喬知恩又換了另外一套衣服出來,赫連澤還是不滿意。
一連折騰了幾次,喬知恩第五次換好衣服出來的時候,赫連澤終于滿意了。
“這一套不錯。”赫連澤贊道,“你前面的衣服是啥子衣服?太醜了,全扔了吧。”這一條裙子是高領長袖的,将喬知恩全身都包的嚴嚴實實的。
被人如此折騰了幾次,喬知恩再好的脾氣也忍不下去了,她不由地帶了點情緒,說:“不扔,沒有錢買!”

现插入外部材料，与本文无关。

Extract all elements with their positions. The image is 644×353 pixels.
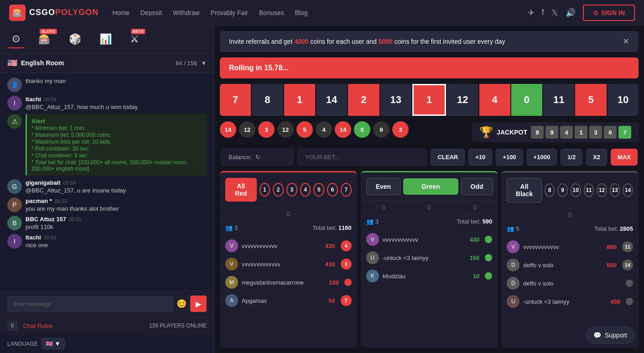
black-num-14[interactable]: 14 bbox=[623, 183, 633, 197]
all-red-button[interactable]: All Red bbox=[225, 178, 257, 202]
language-selector[interactable]: 🇬🇧 ▼ bbox=[42, 338, 65, 349]
plus1000-button[interactable]: +1000 bbox=[527, 149, 557, 166]
send-button[interactable]: ▶ bbox=[190, 296, 207, 312]
red-num-7[interactable]: 7 bbox=[341, 183, 352, 197]
bettor-badge-r1: 3 bbox=[341, 259, 352, 270]
pause-button[interactable]: II bbox=[7, 321, 18, 331]
alert-line-5: * Chat cooldown: 5 sec. bbox=[31, 152, 202, 159]
betting-panels: All Red 1 2 3 4 5 6 7 0 👥 3 Total bbox=[214, 171, 644, 353]
msg-header-4: giganigabait 00:54 bbox=[26, 179, 207, 186]
nav-home[interactable]: Home bbox=[112, 9, 129, 16]
jackpot-num-2: 4 bbox=[560, 126, 573, 139]
bettor-name-b0: vvvvvvvvvvvv bbox=[523, 244, 603, 250]
red-num-5[interactable]: 5 bbox=[313, 183, 324, 197]
msg-text-6: profit 110k bbox=[26, 223, 207, 230]
odd-button[interactable]: Odd bbox=[461, 178, 493, 195]
volume-icon[interactable]: 🔊 bbox=[566, 8, 576, 18]
prev-results: 14 12 3 12 5 4 14 0 9 3 bbox=[220, 121, 409, 138]
game-icon-slots[interactable]: SLOTS 🎰 bbox=[34, 31, 55, 48]
bettor-badge-g2 bbox=[485, 272, 492, 280]
balance-label: Balance: bbox=[229, 154, 252, 161]
bet-input[interactable] bbox=[297, 149, 427, 166]
support-button[interactable]: 💬 Support bbox=[586, 327, 635, 344]
bet-controls: Balance: ↻ CLEAR +10 +100 +1000 1/2 X2 M… bbox=[220, 149, 639, 166]
sign-in-button[interactable]: ⊙ SIGN IN bbox=[583, 5, 635, 21]
black-panel-stats: 👥 5 Total bet: 2805 bbox=[501, 221, 639, 236]
clear-button[interactable]: CLEAR bbox=[431, 149, 465, 166]
game-icon-roulette[interactable]: ⊙ bbox=[7, 30, 25, 48]
chat-footer: II Chat Rules 156 PLAYERS ONLINE bbox=[0, 317, 214, 334]
bettor-amount-b0: 860 bbox=[607, 244, 617, 250]
bettor-name-g2: kliudziau bbox=[383, 273, 469, 280]
bettor-amount-r2: 100 bbox=[329, 279, 339, 286]
game-icon-versus[interactable]: BETS ⚔ bbox=[125, 31, 144, 48]
game-icon-chart[interactable]: 📊 bbox=[95, 31, 116, 48]
chat-input[interactable] bbox=[7, 296, 173, 311]
half-button[interactable]: 1/2 bbox=[561, 149, 582, 166]
plus10-button[interactable]: +10 bbox=[468, 149, 492, 166]
red-num-3[interactable]: 3 bbox=[286, 183, 297, 197]
bettor-avatar-r3: A bbox=[225, 294, 238, 307]
bettor-badge-r3: 7 bbox=[341, 295, 352, 306]
roulette-icon: ⊙ bbox=[12, 33, 20, 45]
game-icon-dice[interactable]: 🎲 bbox=[64, 31, 86, 48]
green-button[interactable]: Green bbox=[403, 178, 458, 195]
black-num-8[interactable]: 8 bbox=[545, 183, 555, 197]
msg-header-5: pacman * 00:55 bbox=[26, 197, 207, 204]
chat-rules-link[interactable]: Chat Rules bbox=[23, 322, 52, 329]
green-user-count: 👥 3 bbox=[366, 218, 379, 225]
black-panel-total: 0 bbox=[501, 208, 639, 221]
red-num-2[interactable]: 2 bbox=[273, 183, 284, 197]
red-num-6[interactable]: 6 bbox=[327, 183, 338, 197]
nav-withdraw[interactable]: Withdraw bbox=[173, 9, 199, 16]
wheel-cell-6: 1 bbox=[412, 84, 446, 116]
black-num-11[interactable]: 11 bbox=[584, 183, 594, 197]
red-num-1[interactable]: 1 bbox=[260, 183, 270, 197]
bettor-badge-b2 bbox=[626, 280, 633, 287]
all-black-button[interactable]: All Black bbox=[507, 178, 541, 202]
bettor-avatar-g1: U bbox=[366, 251, 379, 264]
nav-provably-fair[interactable]: Provably Fair bbox=[211, 9, 248, 16]
nav-deposit[interactable]: Deposit bbox=[140, 9, 162, 16]
jackpot-num-1: 9 bbox=[545, 126, 558, 139]
msg-text-2: @BBC_Attuz_157, how much u won today bbox=[26, 104, 207, 110]
roulette-wheel: 7 8 1 14 2 13 1 12 4 0 11 5 10 bbox=[220, 84, 639, 116]
bettor-name-r0: vvvvvvvvvvvv bbox=[242, 243, 322, 249]
red-num-4[interactable]: 4 bbox=[300, 183, 311, 197]
main-layout: ⊙ SLOTS 🎰 🎲 📊 BETS ⚔ 🇺🇸 English Room 64 … bbox=[0, 26, 644, 353]
nav-bonuses[interactable]: Bonuses bbox=[259, 9, 284, 16]
wheel-cell-5: 13 bbox=[380, 84, 411, 116]
nav-blog[interactable]: Blog bbox=[295, 9, 308, 16]
max-button[interactable]: MAX bbox=[611, 149, 638, 166]
emoji-button[interactable]: 😊 bbox=[177, 299, 187, 309]
black-num-9[interactable]: 9 bbox=[557, 183, 568, 197]
msg-header-2: ltachi 00:54 bbox=[26, 96, 207, 103]
chat-messages: 👤 thanks my man I ltachi 00:54 @BBC_Attu… bbox=[0, 73, 214, 291]
sign-in-label: SIGN IN bbox=[601, 9, 625, 16]
refresh-icon[interactable]: ↻ bbox=[255, 154, 260, 161]
telegram-icon[interactable]: ✈ bbox=[528, 8, 535, 18]
msg-content-7: ltachi 00:55 nice one bbox=[26, 234, 207, 249]
bettor-badge-r0: 4 bbox=[341, 240, 352, 251]
msg-time-6: 00:55 bbox=[69, 217, 82, 222]
alert-line-1: * Minimum bet: 1 coin. bbox=[31, 125, 202, 131]
result-1: 12 bbox=[239, 121, 255, 138]
jackpot-trophy-icon: 🏆 bbox=[479, 126, 493, 139]
twitter-icon[interactable]: 𝕏 bbox=[551, 8, 558, 18]
jackpot-num-3: 1 bbox=[575, 126, 587, 139]
black-num-13[interactable]: 13 bbox=[610, 183, 620, 197]
wheel-cell-7: 12 bbox=[447, 84, 478, 116]
plus100-button[interactable]: +100 bbox=[496, 149, 523, 166]
chat-message-alert: ⚠ Alert * Minimum bet: 1 coin. * Maximum… bbox=[7, 114, 207, 176]
banner-close-button[interactable]: ✕ bbox=[623, 36, 629, 47]
chat-header[interactable]: 🇺🇸 English Room 64 / 156 ▼ bbox=[0, 53, 214, 73]
black-num-12[interactable]: 12 bbox=[597, 183, 607, 197]
logo[interactable]: 🎰 CSGOPOLYGON bbox=[9, 5, 99, 21]
bettor-amount-b3: 450 bbox=[610, 298, 620, 305]
black-num-10[interactable]: 10 bbox=[571, 183, 581, 197]
x2-button[interactable]: X2 bbox=[586, 149, 607, 166]
facebook-icon[interactable]: f bbox=[542, 8, 544, 17]
msg-username-7: ltachi bbox=[26, 234, 41, 241]
chevron-down-icon: ▼ bbox=[55, 340, 61, 347]
even-button[interactable]: Even bbox=[366, 178, 400, 195]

她那些衣服都是她辛苦接單賺錢買的,就這段時間上班的時候穿得多一些,就憑赫連澤幾句話她就扔了,那她得心痛死。
而且,前些日子,她都是穿這些衣服上班的,怎麽就沒有見赫連澤說醜,現在竟然說醜了、!
赫連澤氣笑了,說:“你買衣服我還能讓你出錢嗎?”說罷,頓了頓,想起喬知恩是一個自尊心極強的人,便又說,“算了。你也不用去買了,外面的衣服也不好,我讓人過來替你和卷卷量身做一些。”
見喬知恩還想再說,赫連澤卻是瞪了她一眼,說:“就這樣子定了。你不爲自己着想,也要爲卷卷着想。卷卷穿你買的衣服去托兒所,肯定被人看低。”
喬知恩:……
卷卷她才兩歲多,才兩歲多,别人怎麽可能因爲她的穿着而看低她?!
但是看赫連澤那嚴肅的表情,喬知恩愣是沒敢反駁,隻得應了。
橫豎不花她的錢,算了。
車子到了一個叫“閻氏私房菜”的房子前停下來。
這是一個單棟的房子,前面有很大的院子。
赫連澤的車子直接就開入了那個院子裏。
“這家的菜還不錯。”赫連澤淡淡地說道,“他們家祖上以前是做宮廷菜的。”
他本來不太想來這裏吃飯的,前幾天才跟宮連那個小丫頭過來這裏吃了,隻是,霍風卻約直接就約了這裏,說他好久沒有過來這邊吃飯了。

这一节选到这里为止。